[Stored records]
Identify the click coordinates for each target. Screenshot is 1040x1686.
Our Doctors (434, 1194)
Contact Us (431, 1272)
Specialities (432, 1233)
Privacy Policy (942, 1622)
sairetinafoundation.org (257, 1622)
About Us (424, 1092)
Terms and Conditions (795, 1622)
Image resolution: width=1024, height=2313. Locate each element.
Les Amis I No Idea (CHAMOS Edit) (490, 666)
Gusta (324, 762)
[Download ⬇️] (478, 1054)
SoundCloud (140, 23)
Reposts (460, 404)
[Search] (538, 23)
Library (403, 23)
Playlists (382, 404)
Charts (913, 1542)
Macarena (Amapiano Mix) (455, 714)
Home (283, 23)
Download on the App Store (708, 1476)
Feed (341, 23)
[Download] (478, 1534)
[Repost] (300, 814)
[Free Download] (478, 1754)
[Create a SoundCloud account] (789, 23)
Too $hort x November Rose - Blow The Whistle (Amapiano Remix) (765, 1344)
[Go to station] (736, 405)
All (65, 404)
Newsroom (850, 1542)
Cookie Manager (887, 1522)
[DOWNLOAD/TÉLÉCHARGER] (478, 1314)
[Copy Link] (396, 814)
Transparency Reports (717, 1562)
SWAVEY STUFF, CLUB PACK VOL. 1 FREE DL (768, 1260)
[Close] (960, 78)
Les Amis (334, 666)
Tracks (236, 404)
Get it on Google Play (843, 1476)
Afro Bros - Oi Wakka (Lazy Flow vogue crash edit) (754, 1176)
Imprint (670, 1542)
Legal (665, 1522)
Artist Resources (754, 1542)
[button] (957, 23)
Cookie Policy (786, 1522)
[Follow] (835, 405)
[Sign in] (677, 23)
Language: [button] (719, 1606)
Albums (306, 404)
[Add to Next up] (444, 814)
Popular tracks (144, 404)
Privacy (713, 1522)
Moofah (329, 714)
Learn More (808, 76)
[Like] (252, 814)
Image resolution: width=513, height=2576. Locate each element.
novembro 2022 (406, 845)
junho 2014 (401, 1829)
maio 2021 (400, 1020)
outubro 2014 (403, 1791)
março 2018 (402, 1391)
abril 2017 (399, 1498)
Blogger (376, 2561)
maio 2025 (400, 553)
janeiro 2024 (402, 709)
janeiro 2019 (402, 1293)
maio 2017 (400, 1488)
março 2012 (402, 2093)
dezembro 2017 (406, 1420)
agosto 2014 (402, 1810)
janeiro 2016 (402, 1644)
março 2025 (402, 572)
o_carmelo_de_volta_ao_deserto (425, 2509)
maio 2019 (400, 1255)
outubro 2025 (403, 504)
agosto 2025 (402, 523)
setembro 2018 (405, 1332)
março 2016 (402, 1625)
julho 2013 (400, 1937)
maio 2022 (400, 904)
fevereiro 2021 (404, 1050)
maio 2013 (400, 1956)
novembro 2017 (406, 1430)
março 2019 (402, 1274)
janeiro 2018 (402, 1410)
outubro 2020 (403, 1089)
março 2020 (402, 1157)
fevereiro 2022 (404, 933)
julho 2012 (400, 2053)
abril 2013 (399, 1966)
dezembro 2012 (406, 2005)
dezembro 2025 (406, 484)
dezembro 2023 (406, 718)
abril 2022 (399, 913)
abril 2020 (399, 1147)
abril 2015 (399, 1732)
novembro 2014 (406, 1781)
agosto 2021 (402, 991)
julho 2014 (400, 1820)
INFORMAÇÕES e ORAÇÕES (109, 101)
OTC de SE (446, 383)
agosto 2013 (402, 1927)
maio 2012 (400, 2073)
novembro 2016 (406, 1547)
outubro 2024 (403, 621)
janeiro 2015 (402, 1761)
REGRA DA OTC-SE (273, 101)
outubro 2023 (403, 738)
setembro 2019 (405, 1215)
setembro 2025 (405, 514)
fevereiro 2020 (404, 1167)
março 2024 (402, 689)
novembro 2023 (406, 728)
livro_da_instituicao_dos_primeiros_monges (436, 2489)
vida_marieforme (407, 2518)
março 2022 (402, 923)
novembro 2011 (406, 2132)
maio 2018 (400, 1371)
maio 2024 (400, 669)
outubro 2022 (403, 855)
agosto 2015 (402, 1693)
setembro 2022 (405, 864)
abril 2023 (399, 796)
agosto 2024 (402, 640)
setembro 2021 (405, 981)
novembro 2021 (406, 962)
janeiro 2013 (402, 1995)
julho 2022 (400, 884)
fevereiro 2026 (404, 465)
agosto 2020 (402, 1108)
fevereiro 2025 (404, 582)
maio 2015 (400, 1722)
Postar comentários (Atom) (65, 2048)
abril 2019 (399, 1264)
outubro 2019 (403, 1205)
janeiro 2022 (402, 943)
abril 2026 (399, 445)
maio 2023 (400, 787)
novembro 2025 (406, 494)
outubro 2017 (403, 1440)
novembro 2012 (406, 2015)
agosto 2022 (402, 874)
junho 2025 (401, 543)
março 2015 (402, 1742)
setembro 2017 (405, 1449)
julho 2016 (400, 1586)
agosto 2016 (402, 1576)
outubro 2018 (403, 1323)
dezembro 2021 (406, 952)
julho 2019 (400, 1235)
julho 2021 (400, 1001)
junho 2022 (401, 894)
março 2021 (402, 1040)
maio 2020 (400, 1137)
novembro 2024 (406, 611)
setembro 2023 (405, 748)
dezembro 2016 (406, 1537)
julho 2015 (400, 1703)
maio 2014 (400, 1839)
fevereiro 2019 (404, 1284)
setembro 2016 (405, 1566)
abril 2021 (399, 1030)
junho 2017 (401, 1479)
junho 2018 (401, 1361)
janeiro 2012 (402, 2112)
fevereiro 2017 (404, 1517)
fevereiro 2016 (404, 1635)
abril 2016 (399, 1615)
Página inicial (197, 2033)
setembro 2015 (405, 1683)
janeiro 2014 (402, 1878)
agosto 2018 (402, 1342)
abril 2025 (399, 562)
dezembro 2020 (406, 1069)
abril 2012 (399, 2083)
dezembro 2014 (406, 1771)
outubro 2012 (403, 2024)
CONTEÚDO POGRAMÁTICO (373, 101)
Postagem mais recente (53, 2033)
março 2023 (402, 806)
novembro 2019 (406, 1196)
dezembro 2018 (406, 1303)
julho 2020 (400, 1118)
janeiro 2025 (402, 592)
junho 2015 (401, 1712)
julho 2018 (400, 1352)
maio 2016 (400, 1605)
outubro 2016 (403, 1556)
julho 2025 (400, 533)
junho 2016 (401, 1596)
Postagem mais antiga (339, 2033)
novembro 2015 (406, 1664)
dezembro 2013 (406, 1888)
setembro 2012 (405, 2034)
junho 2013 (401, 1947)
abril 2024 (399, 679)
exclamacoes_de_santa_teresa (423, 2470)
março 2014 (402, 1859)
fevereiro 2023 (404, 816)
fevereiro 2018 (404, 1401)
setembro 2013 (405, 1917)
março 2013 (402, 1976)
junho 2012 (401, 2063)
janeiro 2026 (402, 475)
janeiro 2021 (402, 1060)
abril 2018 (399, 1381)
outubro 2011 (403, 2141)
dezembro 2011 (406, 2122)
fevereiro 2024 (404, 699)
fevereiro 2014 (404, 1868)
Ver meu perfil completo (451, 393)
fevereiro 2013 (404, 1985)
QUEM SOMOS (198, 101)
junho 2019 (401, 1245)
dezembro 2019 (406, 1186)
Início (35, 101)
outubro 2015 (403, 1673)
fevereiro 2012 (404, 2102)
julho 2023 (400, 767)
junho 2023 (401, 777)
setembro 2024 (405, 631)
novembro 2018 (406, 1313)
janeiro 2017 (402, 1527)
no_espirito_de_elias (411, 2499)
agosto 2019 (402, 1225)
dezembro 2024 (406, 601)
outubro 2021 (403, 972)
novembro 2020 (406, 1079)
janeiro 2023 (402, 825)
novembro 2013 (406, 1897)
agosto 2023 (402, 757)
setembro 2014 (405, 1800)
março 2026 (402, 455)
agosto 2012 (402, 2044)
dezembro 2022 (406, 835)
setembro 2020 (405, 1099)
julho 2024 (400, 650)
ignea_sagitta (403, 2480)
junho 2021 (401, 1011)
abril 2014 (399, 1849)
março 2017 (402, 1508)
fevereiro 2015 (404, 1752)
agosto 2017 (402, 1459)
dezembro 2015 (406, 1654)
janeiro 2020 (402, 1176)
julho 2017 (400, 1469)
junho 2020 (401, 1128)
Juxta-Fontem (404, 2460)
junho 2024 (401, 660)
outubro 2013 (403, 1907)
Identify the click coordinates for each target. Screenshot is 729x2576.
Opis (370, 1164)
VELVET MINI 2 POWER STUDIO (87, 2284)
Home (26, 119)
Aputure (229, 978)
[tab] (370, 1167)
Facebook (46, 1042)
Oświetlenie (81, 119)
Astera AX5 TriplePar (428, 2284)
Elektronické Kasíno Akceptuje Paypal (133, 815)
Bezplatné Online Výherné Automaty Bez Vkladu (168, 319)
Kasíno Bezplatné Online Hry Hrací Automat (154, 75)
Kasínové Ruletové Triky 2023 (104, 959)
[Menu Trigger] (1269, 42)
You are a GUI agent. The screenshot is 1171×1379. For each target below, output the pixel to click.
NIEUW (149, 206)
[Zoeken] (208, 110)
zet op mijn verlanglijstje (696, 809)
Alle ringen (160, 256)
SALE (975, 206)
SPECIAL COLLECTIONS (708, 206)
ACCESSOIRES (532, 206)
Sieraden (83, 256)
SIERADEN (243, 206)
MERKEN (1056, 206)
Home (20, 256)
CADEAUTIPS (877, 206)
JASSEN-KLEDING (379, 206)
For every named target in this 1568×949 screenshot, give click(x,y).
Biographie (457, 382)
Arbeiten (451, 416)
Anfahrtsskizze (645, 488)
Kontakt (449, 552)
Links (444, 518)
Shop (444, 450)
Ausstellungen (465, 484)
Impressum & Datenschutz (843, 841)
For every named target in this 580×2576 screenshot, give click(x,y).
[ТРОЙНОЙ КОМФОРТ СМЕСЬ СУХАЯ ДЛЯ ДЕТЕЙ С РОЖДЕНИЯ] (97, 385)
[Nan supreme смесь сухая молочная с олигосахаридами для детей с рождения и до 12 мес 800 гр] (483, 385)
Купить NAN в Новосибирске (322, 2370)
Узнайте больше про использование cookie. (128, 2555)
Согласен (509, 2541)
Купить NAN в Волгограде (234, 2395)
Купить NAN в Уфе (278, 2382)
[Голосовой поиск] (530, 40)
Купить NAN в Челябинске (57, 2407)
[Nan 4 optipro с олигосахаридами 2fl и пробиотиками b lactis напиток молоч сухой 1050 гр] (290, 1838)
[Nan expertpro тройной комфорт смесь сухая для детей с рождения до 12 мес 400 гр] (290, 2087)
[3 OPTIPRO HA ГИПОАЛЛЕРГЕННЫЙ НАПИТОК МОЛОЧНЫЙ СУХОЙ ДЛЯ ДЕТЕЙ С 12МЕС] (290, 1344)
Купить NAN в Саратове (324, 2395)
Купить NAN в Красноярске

◆ WHAT IS BEING ASKED
Restate word for word the lines of the data above, starting at the line containing "Afro Bros - Oi" and ending at the line containing "outubro 2022 (403, 855)", both included, and nothing more.

◆ OUTPUT OF THE EXERCISE
Afro Bros - Oi Wakka (Lazy Flow vogue crash edit) (754, 1176)
Imprint (670, 1542)
Legal (665, 1522)
Artist Resources (754, 1542)
[button] (957, 23)
Cookie Policy (786, 1522)
[Follow] (835, 405)
[Sign in] (677, 23)
Language: [button] (719, 1606)
Albums (306, 404)
[Add to Next up] (444, 814)
Popular tracks (144, 404)
Privacy (713, 1522)
Moofah (329, 714)
Learn More (808, 76)
[Like] (252, 814)
Image resolution: width=513, height=2576. Locate each element.
novembro 2022 (406, 845)
junho 2014 (401, 1829)
maio 2021 (400, 1020)
outubro 2014 (403, 1791)
março 2018 (402, 1391)
abril 2017 (399, 1498)
Blogger (376, 2561)
maio 2025 (400, 553)
janeiro 2024 (402, 709)
janeiro 2019 (402, 1293)
maio 2017 (400, 1488)
março 2012 (402, 2093)
dezembro 2017 (406, 1420)
agosto 2014 (402, 1810)
janeiro 2016 (402, 1644)
março 2025 (402, 572)
o_carmelo_de_volta_ao_deserto (425, 2509)
maio 2019 (400, 1255)
outubro 2025 (403, 504)
agosto 2025 (402, 523)
setembro 2018 (405, 1332)
março 2016 (402, 1625)
julho 2013 (400, 1937)
maio 2022 (400, 904)
fevereiro 2021 (404, 1050)
maio 2013 (400, 1956)
novembro 2017 (406, 1430)
março 2019 (402, 1274)
janeiro 2018 (402, 1410)
outubro 2020 (403, 1089)
março 2020 (402, 1157)
fevereiro 2022 (404, 933)
julho 2012 (400, 2053)
abril 2013 (399, 1966)
dezembro 2012 (406, 2005)
dezembro 2025 (406, 484)
dezembro 2023 (406, 718)
abril 2022 (399, 913)
abril 2020 (399, 1147)
abril 2015 (399, 1732)
novembro 2014 (406, 1781)
agosto 2021 (402, 991)
julho 2014 (400, 1820)
INFORMAÇÕES e ORAÇÕES (109, 101)
OTC de SE (446, 383)
agosto 2013 (402, 1927)
maio 2012 (400, 2073)
novembro 2016 (406, 1547)
outubro 2024 (403, 621)
janeiro 2015 (402, 1761)
REGRA DA OTC-SE (273, 101)
outubro 2023 (403, 738)
setembro 2019 (405, 1215)
setembro 2025 (405, 514)
fevereiro 2020 (404, 1167)
março 2024 (402, 689)
novembro 2023 (406, 728)
livro_da_instituicao_dos_primeiros_monges (436, 2489)
vida_marieforme (407, 2518)
março 2022 (402, 923)
novembro 2011 (406, 2132)
maio 2018 (400, 1371)
maio 2024 (400, 669)
outubro 2022 (403, 855)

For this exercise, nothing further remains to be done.